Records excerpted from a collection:

================

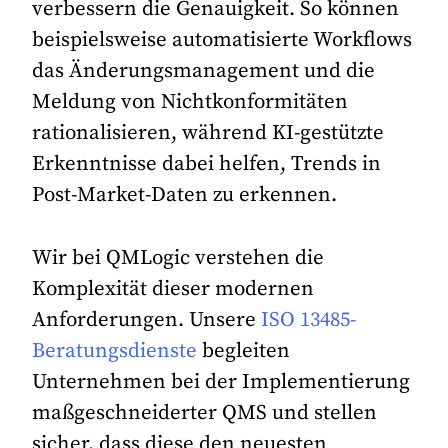
verbessern die Genauigkeit. So können
beispielsweise automatisierte Workflows
das Änderungsmanagement und die
Meldung von Nichtkonformitäten
rationalisieren, während KI-gestützte
Erkenntnisse dabei helfen, Trends in
Post-Market-Daten zu erkennen.
Wir bei QMLogic verstehen die
Komplexität dieser modernen
Anforderungen. Unsere
ISO 13485-
Beratungsdienste
begleiten
Unternehmen bei der Implementierung
maßgeschneiderter QMS und stellen
sicher, dass diese den neuesten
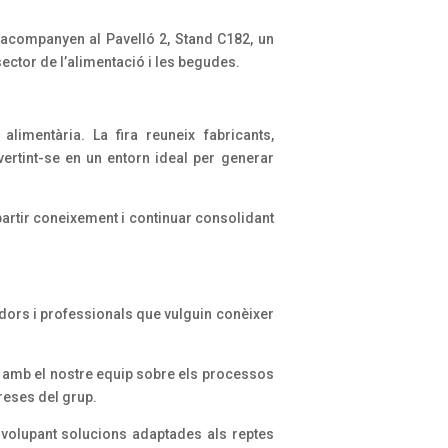
 acompanyen al Pavelló 2, Stand C182, un
ector de l’alimentació i les begudes.
limentària. La fira reuneix fabricants,
vertint-se en un entorn ideal per generar
artir coneixement i continuar consolidant
radors i professionals que vulguin conèixer
ar amb el nostre equip sobre els processos
reses del grup.
nvolupant solucions adaptades als reptes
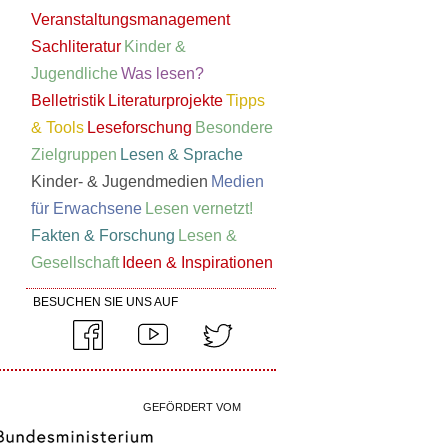
Veranstaltungsmanagement
Sachliteratur
Kinder &
Jugendliche
Was lesen?
Belletristik
Literaturprojekte
Tipps
& Tools
Leseforschung
Besondere
Zielgruppen
Lesen & Sprache
Kinder- & Jugendmedien
Medien
für Erwachsene
Lesen vernetzt!
Fakten & Forschung
Lesen &
Gesellschaft
Ideen & Inspirationen
BESUCHEN SIE UNS AUF
GEFÖRDERT VOM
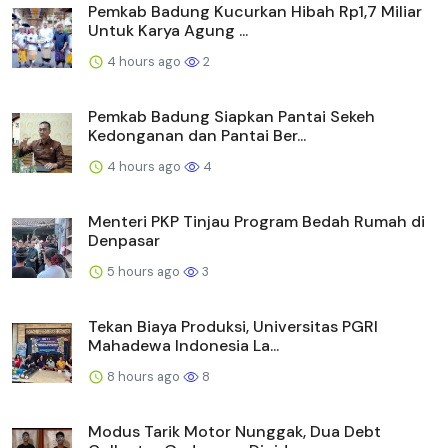
Pemkab Badung Kucurkan Hibah Rp1,7 Miliar
Untuk Karya Agung ...
4 hours ago
2
Pemkab Badung Siapkan Pantai Sekeh
Kedonganan dan Pantai Ber...
4 hours ago
4
Menteri PKP Tinjau Program Bedah Rumah di
Denpasar
5 hours ago
3
Tekan Biaya Produksi, Universitas PGRI
Mahadewa Indonesia La...
8 hours ago
8
Modus Tarik Motor Nunggak, Dua Debt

================

Print all the records again exactly; do not include any picture.

## [YOUR SOLUTION]
verbessern die Genauigkeit. So können
beispielsweise automatisierte Workflows
das Änderungsmanagement und die
Meldung von Nichtkonformitäten
rationalisieren, während KI-gestützte
Erkenntnisse dabei helfen, Trends in
Post-Market-Daten zu erkennen.
Wir bei QMLogic verstehen die
Komplexität dieser modernen
Anforderungen. Unsere
ISO 13485-
Beratungsdienste
begleiten
Unternehmen bei der Implementierung
maßgeschneiderter QMS und stellen
sicher, dass diese den neuesten
 acompanyen al Pavelló 2, Stand C182, un
ector de l’alimentació i les begudes.
limentària. La fira reuneix fabricants,
vertint-se en un entorn ideal per generar
artir coneixement i continuar consolidant
radors i professionals que vulguin conèixer
ar amb el nostre equip sobre els processos
reses del grup.
nvolupant solucions adaptades als reptes
Veranstaltungsmanagement
Sachliteratur
Kinder &
Jugendliche
Was lesen?
Belletristik
Literaturprojekte
Tipps
& Tools
Leseforschung
Besondere
Zielgruppen
Lesen & Sprache
Kinder- & Jugendmedien
Medien
für Erwachsene
Lesen vernetzt!
Fakten & Forschung
Lesen &
Gesellschaft
Ideen & Inspirationen
BESUCHEN SIE UNS AUF
GEFÖRDERT VOM
Pemkab Badung Kucurkan Hibah Rp1,7 Miliar
Untuk Karya Agung ...
4 hours ago
2
Pemkab Badung Siapkan Pantai Sekeh
Kedonganan dan Pantai Ber...
4 hours ago
4
Menteri PKP Tinjau Program Bedah Rumah di
Denpasar
5 hours ago
3
Tekan Biaya Produksi, Universitas PGRI
Mahadewa Indonesia La...
8 hours ago
8
Modus Tarik Motor Nunggak, Dua Debt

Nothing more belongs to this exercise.